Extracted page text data
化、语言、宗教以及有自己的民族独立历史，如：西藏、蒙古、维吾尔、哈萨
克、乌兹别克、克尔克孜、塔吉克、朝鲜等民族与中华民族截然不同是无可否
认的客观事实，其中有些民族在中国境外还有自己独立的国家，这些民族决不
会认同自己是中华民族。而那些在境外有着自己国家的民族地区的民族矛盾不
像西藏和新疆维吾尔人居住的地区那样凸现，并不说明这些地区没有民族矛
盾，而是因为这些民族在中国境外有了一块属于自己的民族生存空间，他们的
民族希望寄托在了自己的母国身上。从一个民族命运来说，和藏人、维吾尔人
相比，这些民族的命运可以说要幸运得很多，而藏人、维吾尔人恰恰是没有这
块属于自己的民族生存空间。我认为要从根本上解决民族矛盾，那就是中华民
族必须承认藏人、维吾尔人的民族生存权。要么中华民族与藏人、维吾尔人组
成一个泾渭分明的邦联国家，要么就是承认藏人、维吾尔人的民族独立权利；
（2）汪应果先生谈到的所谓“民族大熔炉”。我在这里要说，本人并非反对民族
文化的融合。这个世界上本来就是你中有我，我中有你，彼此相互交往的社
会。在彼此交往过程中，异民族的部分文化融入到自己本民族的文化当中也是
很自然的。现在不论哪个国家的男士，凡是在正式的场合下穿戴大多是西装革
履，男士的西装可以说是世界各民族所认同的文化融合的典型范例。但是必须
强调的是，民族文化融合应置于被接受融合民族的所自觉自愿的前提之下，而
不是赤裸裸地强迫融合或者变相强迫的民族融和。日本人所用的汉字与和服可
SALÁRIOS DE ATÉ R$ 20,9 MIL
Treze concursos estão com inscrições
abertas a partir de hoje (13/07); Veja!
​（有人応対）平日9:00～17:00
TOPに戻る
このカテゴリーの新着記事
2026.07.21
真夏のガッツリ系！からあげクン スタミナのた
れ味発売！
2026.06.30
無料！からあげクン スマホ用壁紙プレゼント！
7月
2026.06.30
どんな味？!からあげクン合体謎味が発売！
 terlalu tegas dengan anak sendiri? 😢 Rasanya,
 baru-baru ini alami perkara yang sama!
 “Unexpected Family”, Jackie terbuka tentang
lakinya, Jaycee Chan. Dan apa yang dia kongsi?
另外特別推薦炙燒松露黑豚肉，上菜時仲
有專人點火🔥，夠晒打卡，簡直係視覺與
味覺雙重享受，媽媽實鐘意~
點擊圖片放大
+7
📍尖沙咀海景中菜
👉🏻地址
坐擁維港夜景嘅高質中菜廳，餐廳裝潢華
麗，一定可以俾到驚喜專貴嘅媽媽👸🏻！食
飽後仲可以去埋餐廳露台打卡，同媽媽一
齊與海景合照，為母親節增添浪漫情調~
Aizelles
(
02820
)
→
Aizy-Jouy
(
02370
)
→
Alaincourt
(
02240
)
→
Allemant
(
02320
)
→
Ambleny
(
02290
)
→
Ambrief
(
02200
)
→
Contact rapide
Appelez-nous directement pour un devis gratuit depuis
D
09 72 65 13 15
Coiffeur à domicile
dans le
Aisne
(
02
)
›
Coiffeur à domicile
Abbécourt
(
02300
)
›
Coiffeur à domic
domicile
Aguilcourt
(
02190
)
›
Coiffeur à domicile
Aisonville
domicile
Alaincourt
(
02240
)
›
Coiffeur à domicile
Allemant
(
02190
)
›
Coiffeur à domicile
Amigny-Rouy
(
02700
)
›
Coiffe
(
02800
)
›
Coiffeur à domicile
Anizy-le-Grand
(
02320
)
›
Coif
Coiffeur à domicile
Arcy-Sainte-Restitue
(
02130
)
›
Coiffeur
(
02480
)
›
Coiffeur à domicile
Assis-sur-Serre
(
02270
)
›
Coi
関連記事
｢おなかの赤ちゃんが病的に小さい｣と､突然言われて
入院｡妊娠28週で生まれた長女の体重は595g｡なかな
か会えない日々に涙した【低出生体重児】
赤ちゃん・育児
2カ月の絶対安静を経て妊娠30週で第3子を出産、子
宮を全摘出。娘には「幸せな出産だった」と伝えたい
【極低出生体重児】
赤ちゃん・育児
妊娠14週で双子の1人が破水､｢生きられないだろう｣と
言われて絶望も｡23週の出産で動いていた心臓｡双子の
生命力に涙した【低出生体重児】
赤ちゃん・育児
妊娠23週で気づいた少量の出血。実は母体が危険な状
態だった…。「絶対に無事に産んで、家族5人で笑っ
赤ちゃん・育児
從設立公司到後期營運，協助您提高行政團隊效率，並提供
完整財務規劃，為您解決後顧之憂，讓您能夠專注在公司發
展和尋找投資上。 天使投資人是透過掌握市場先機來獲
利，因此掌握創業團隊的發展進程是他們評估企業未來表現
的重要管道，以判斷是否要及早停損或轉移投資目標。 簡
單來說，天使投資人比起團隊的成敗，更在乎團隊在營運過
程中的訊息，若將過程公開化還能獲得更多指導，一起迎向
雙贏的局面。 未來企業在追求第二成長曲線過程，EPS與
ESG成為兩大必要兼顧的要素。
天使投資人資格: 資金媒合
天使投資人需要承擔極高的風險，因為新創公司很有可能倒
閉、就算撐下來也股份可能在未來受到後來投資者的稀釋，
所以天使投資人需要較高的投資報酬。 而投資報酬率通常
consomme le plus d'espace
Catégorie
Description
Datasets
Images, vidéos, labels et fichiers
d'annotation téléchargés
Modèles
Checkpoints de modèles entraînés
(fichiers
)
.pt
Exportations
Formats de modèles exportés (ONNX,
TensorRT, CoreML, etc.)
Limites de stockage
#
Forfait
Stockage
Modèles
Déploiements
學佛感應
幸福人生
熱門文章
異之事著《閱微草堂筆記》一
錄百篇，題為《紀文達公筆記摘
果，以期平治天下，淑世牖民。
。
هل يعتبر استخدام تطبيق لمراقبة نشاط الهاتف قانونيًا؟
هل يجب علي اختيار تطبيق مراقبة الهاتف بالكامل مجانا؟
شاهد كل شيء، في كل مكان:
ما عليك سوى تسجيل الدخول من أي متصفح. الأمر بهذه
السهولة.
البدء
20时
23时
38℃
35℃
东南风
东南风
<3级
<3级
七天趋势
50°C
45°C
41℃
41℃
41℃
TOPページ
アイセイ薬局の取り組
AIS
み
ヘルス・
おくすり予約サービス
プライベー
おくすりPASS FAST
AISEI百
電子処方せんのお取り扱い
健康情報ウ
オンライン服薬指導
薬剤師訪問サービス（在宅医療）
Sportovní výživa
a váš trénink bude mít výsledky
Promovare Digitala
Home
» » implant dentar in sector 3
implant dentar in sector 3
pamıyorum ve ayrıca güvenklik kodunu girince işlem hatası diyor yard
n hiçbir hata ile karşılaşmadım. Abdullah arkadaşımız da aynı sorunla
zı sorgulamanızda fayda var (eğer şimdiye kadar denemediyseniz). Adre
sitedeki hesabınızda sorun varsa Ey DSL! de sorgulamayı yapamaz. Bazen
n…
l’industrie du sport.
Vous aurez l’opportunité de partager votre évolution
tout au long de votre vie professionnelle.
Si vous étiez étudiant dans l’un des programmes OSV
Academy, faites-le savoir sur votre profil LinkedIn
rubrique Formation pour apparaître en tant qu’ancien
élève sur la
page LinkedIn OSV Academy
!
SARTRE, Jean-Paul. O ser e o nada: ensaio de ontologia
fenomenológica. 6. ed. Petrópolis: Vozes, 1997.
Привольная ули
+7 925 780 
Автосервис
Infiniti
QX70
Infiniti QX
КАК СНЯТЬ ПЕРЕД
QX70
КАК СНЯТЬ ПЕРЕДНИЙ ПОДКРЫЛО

_AIM OF THE TASK:_
Go through the data and copy every line that includes "pour".

_WRITTEN REPLY:_
Appelez-nous directement pour un devis gratuit depuis
rubrique Formation pour apparaître en tant qu’ancien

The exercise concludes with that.